The three tumbled into the room. Andy followed, and at the sound of his footsteps coming to a pause outside the portal Dunk peered out.

"Oh, hello, Blair!" he greeted, cordially! "I thought you were never coming! Put her there, old man! How are you?"

He caught Andy's hand in a firm pressure with a mighty slap, and hauled him inside.

"Fellows, here's my roommate!" went on Dunk. "Andy Blair. I hope you'll like him as well as I do. Blair, these are some luckless freshmen like ourselves. Take 'em in the order of their beauty—Bob Hunter—never hit the bull's eye in his life; Ted Wilson—just Ted, mostly; Thad Warburton—no end of a swell, and money to burn! Shake!"

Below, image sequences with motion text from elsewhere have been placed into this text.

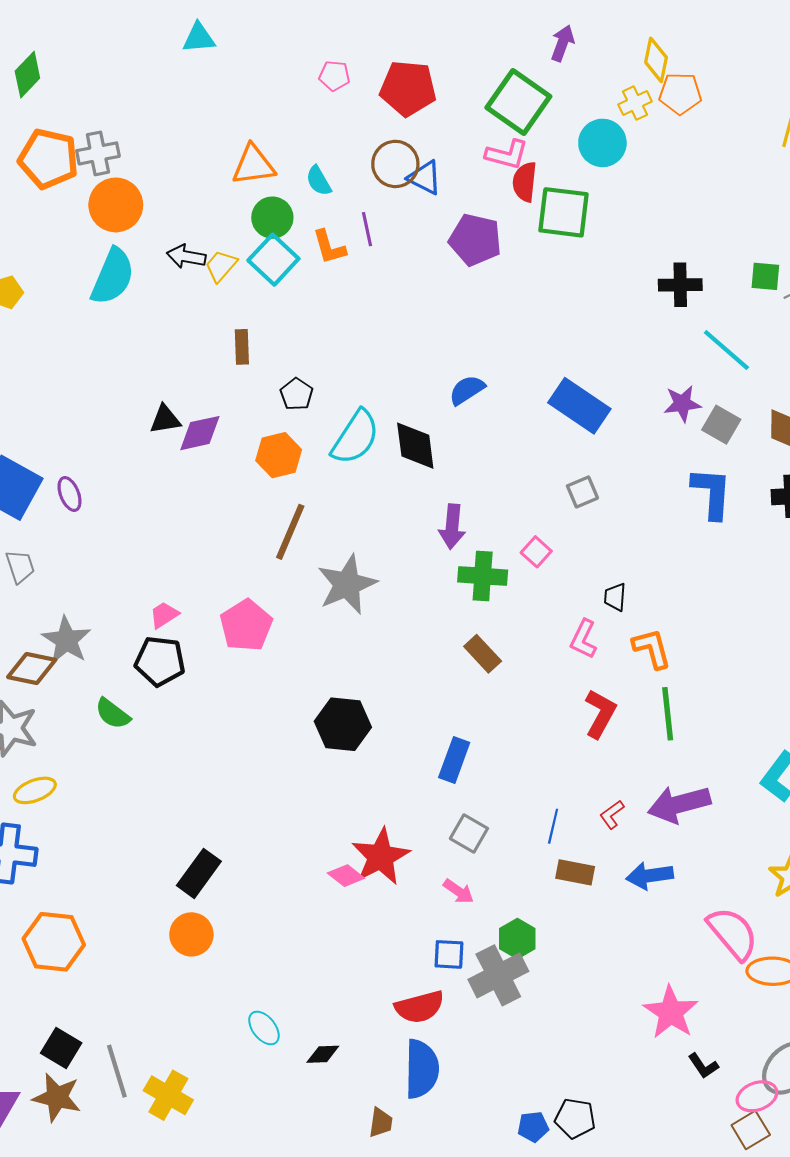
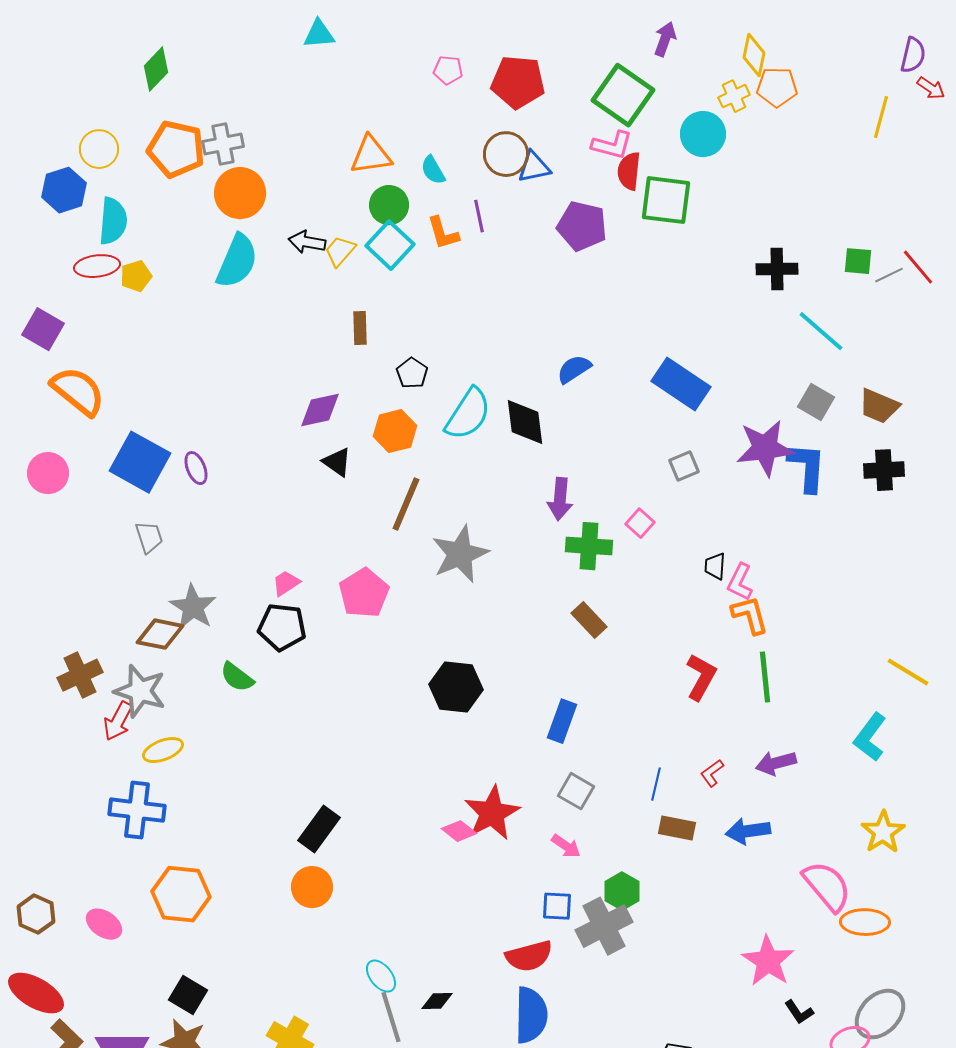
blue triangle: (425, 178) -> (534, 167), turned -39
purple star: (682, 404) -> (765, 448), moved, size x1.6
black triangle: (165, 419) -> (337, 462), moved, turned 44
pink L-shape: (584, 639) -> (740, 582), moved
purple arrow: (679, 804) -> (776, 763), size x0.7
gray line: (117, 1071) -> (391, 1017), moved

They shook in turn, looking into each other's eyes with that quick appraising glance that means so much. Andy liked all three. He hoped they would like him.

"So this is your hangout, eh, Dunk?" asked Ted, when the little formality of introduction was over.

"Yes, Andy had this picked out and kindly agreed to share it with me."

"I sure was glad to!" said Andy, heartily.

"Some swell little joint," commented Thad Warburton, looking around.

"Wait until we get her fixed up," advised Dunk. "Then we'll have something to show you! I haven't decided on a bed yet," he added to Dick. "Pick out the one you want."

"I'm not particular. They all look alike to me."

"Yes, they're just the same. Fed your face yet?"

"No, but I'm hungry. Thought I'd wait for you."

"Say, where is your eating joint?" asked Thad.

"I haven't picked out one yet," answered Andy. "I was thinking of going to the Hall——"

"Oh, that's no fun!" cried Bob. "Come with us. We have a swell place. Run by one of our Andover crowd. Good grub and a nice bunch of fellows."

"I'm willing," agreed Andy.

"We could try it for a while," assented Dunk, "and if we didn't like it we could switch to the University Hall. What do you say, Andy?"

"I'm with you. The sooner the quicker. I'm starved."

"All right, then, we'll let the room go until after grub. I was going to stick up a few of my things, but they can wait. Get your trunk, Andy?"